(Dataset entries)

#####

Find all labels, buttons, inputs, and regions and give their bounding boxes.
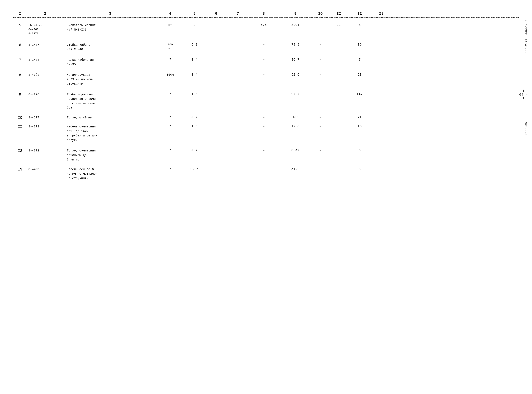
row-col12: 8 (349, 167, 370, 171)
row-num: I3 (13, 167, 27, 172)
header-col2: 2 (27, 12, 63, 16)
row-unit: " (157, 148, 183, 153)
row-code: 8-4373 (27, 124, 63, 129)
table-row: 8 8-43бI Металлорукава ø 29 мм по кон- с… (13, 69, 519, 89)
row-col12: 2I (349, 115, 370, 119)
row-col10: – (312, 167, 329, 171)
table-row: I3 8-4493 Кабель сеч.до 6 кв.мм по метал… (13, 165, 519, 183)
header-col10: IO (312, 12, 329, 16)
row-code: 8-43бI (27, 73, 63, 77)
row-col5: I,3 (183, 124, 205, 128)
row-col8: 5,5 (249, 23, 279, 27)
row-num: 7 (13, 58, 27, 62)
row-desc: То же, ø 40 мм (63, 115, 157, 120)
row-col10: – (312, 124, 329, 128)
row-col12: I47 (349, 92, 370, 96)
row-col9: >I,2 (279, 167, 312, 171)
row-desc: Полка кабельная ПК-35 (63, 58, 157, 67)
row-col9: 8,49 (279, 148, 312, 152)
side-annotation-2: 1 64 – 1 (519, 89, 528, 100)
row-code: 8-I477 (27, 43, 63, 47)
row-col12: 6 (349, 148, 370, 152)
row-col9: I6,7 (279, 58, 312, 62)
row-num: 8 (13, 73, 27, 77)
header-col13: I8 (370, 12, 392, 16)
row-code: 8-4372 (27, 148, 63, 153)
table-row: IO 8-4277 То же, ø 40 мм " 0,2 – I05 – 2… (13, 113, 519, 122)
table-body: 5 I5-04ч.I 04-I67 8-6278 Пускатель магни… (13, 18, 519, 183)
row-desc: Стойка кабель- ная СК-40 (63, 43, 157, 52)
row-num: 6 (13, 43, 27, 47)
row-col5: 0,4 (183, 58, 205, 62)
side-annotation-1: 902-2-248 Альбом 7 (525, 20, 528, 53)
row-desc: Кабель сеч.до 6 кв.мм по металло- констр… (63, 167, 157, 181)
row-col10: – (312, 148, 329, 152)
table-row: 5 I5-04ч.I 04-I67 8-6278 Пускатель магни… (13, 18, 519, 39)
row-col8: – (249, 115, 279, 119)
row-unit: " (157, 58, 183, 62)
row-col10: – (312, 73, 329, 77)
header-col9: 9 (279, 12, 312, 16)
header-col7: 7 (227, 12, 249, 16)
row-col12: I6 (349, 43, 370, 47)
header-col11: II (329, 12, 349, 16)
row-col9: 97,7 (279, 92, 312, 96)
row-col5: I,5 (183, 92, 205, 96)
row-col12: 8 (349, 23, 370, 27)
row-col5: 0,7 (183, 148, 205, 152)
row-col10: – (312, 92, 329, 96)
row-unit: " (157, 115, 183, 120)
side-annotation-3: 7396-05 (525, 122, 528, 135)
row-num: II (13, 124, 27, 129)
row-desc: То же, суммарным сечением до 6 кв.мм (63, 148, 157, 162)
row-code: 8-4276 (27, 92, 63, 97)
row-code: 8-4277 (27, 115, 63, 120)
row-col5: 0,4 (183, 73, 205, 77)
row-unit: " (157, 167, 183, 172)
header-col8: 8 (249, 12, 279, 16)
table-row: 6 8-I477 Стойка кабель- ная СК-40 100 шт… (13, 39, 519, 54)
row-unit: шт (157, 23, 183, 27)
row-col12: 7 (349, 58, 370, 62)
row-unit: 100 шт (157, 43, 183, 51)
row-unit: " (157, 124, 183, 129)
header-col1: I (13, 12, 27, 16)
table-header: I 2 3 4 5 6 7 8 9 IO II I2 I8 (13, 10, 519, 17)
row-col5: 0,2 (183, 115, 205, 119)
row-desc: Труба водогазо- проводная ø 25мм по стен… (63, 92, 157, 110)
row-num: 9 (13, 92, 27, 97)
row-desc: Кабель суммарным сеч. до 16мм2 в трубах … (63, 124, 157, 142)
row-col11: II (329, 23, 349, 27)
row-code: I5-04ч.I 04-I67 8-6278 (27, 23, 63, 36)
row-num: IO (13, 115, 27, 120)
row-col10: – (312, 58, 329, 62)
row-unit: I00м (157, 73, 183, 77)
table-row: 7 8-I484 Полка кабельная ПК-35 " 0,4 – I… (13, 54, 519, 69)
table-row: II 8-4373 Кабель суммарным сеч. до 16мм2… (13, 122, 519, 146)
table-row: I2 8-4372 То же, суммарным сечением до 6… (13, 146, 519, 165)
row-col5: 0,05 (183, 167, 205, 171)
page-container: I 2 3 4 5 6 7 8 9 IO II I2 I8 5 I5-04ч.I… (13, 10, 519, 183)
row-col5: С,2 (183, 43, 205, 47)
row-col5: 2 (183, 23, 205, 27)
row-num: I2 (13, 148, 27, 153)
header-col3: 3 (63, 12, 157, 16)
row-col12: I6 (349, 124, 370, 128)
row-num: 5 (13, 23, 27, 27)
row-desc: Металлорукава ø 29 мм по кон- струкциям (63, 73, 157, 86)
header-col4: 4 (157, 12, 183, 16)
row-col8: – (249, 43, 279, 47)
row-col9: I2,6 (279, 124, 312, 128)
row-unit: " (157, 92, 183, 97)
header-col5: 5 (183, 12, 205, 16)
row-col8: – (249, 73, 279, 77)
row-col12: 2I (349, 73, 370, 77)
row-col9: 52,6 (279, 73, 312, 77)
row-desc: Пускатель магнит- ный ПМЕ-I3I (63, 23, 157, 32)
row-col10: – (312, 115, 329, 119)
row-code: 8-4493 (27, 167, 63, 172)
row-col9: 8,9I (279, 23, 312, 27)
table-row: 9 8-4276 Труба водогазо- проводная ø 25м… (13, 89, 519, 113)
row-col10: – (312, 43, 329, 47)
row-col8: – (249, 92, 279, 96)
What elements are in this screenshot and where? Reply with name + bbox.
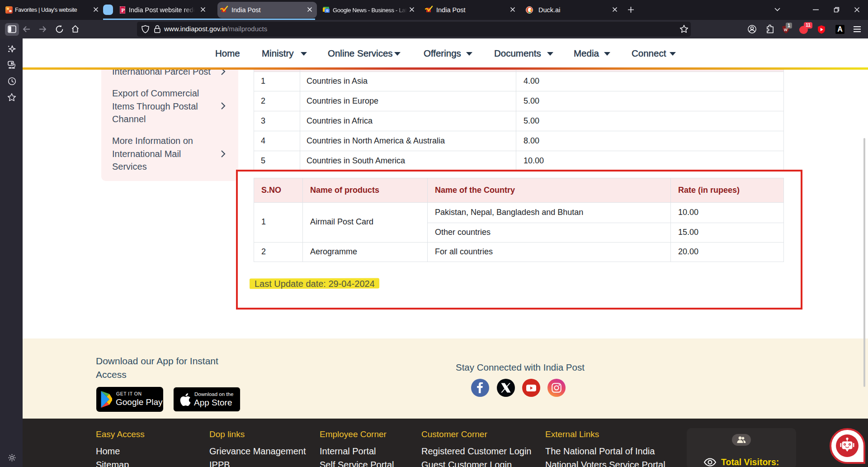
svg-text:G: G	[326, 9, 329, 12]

#####

> _TASK TO CARRY OUT_: Go through the entries and copy every line with "code".

> _SOLUTION_:
row-code: 8-4373 (27, 124, 63, 129)
row-code: 8-43бI (27, 73, 63, 77)
row-code: 8-I477 (27, 43, 63, 47)
row-code: 8-4372 (27, 148, 63, 153)
row-code: 8-4276 (27, 92, 63, 97)
row-code: 8-4277 (27, 115, 63, 120)
row-code: I5-04ч.I 04-I67 8-6278 (27, 23, 63, 36)
row-code: 8-4493 (27, 167, 63, 172)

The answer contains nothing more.